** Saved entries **
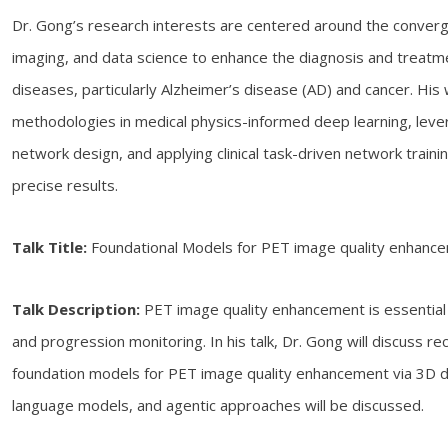
Dr. Gong’s research interests are centered around the converg
imaging, and data science to enhance the diagnosis and treatm
diseases, particularly Alzheimer’s disease (AD) and cancer. His
methodologies in medical physics-informed deep learning, leve
network design, and applying clinical task-driven network train
precise results.
Talk Title:
Foundational Models for PET image quality enhanc
Talk Description:
PET image quality enhancement is essential 
and progression monitoring. In his talk, Dr. Gong will discuss re
foundation models for PET image quality enhancement via 3D di
language models, and agentic approaches will be discussed.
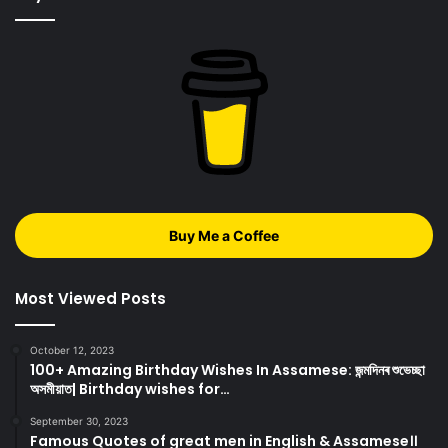
Buy Me a Coffee
Most Viewed Posts
October 12, 2023
100+ Amazing Birthday Wishes In Assamese: জন্মদিনৰ শুভেচ্ছা
অসমীয়াত| Birthday wishes for…
September 30, 2023
Famous Quotes of great men in English & Assamese।।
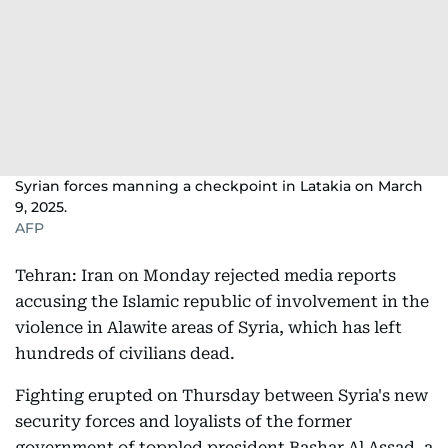
Syrian forces manning a checkpoint in Latakia on March
9, 2025.
AFP
Tehran: Iran on Monday rejected media reports
accusing the Islamic republic of involvement in the
violence in Alawite areas of Syria, which has left
hundreds of civilians dead.
Fighting erupted on Thursday between Syria's new
security forces and loyalists of the former
government of toppled president Bashar Al Assad, a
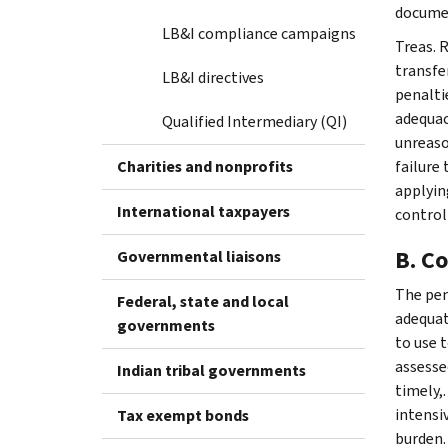
documen
LB&I compliance campaigns
Treas. 
transfe
LB&I directives
penalti
adequac
Qualified Intermediary (QI)
unreaso
Charities and nonprofits
failure
applyin
International taxpayers
control
B. C
Governmental liaisons
The pen
Federal, state and local
adequat
governments
to use 
assesse
Indian tribal governments
timely,
intensi
Tax exempt bonds
burden.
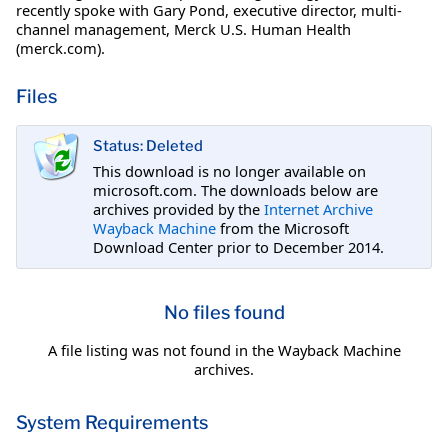
recently spoke with Gary Pond, executive director, multi-
channel management, Merck U.S. Human Health
(merck.com).
Files
Status: Deleted
This download is no longer available on
microsoft.com. The downloads below are
archives provided by the
Internet Archive
Wayback Machine
from the Microsoft
Download Center prior to December 2014.
No files found
A file listing was not found in the Wayback Machine
archives.
System Requirements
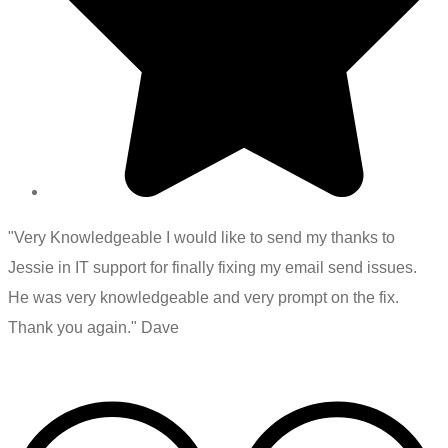
"Very Knowledgeable I would like to send my thanks to
Jessie in IT support for finally fixing my email send issues.
He was very knowledgeable and very prompt on the fix.
Thank you again." Dave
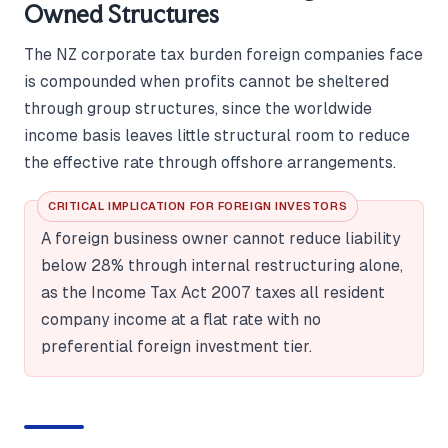
Owned Structures
The NZ corporate tax burden foreign companies face
is compounded when profits cannot be sheltered
through group structures, since the worldwide
income basis leaves little structural room to reduce
the effective rate through offshore arrangements.
CRITICAL IMPLICATION FOR FOREIGN INVESTORS
A foreign business owner cannot reduce liability
below 28% through internal restructuring alone,
as the Income Tax Act 2007 taxes all resident
company income at a flat rate with no
preferential foreign investment tier.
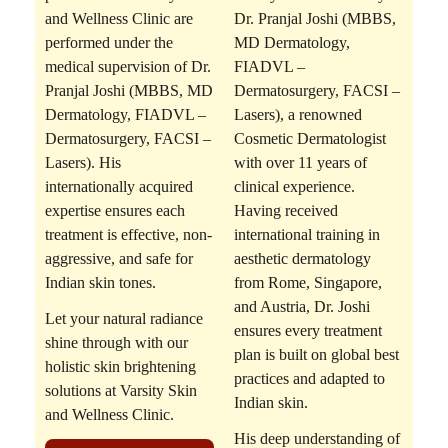
and Wellness Clinic are
Dr. Pranjal Joshi (MBBS,
performed under the
MD Dermatology,
medical supervision of
Dr.
FIADVL –
Pranjal Joshi (MBBS, MD
Dermatosurgery, FACSI –
Dermatology, FIADVL –
Lasers)
, a renowned
Dermatosurgery, FACSI –
Cosmetic Dermatologist
Lasers)
. His
with over 11 years of
internationally acquired
clinical experience.
expertise ensures each
Having received
treatment is effective, non-
international training in
aggressive, and safe for
aesthetic dermatology
Indian skin tones.
from Rome, Singapore,
and Austria, Dr. Joshi
Let your natural radiance
ensures every treatment
shine through with our
plan is built on global best
holistic skin brightening
practices and adapted to
solutions at Varsity Skin
Indian skin.
and Wellness Clinic.
His deep understanding of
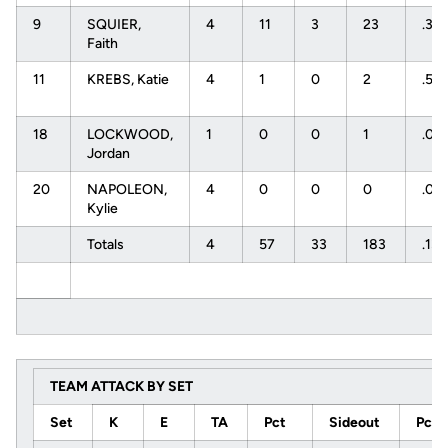
9
SQUIER,
4
11
3
23
.34
Faith
11
KREBS, Katie
4
1
0
2
.50
18
LOCKWOOD,
1
0
0
1
.00
Jordan
20
NAPOLEON,
4
0
0
0
.00
Kylie
Totals
4
57
33
183
.131
TEAM ATTACK BY SET
Set
K
E
TA
Pct
Sideout
Pct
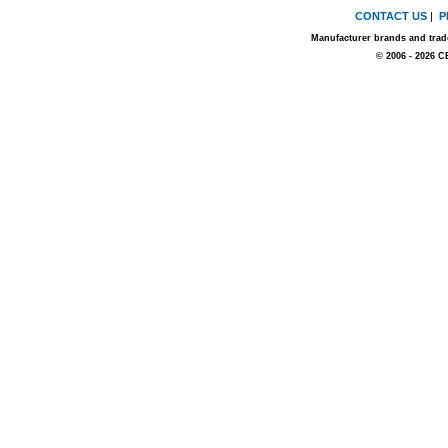
CONTACT US
|
P
Manufacturer brands and trade
© 2006 - 2026 C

** Problem to work on **
Wherever a line holds the word "through", copy that line out of the entries above.

** Result below **
through group structures, since the worldwide
the effective rate through offshore arrangements.
below 28% through internal restructuring alone,
shine through with our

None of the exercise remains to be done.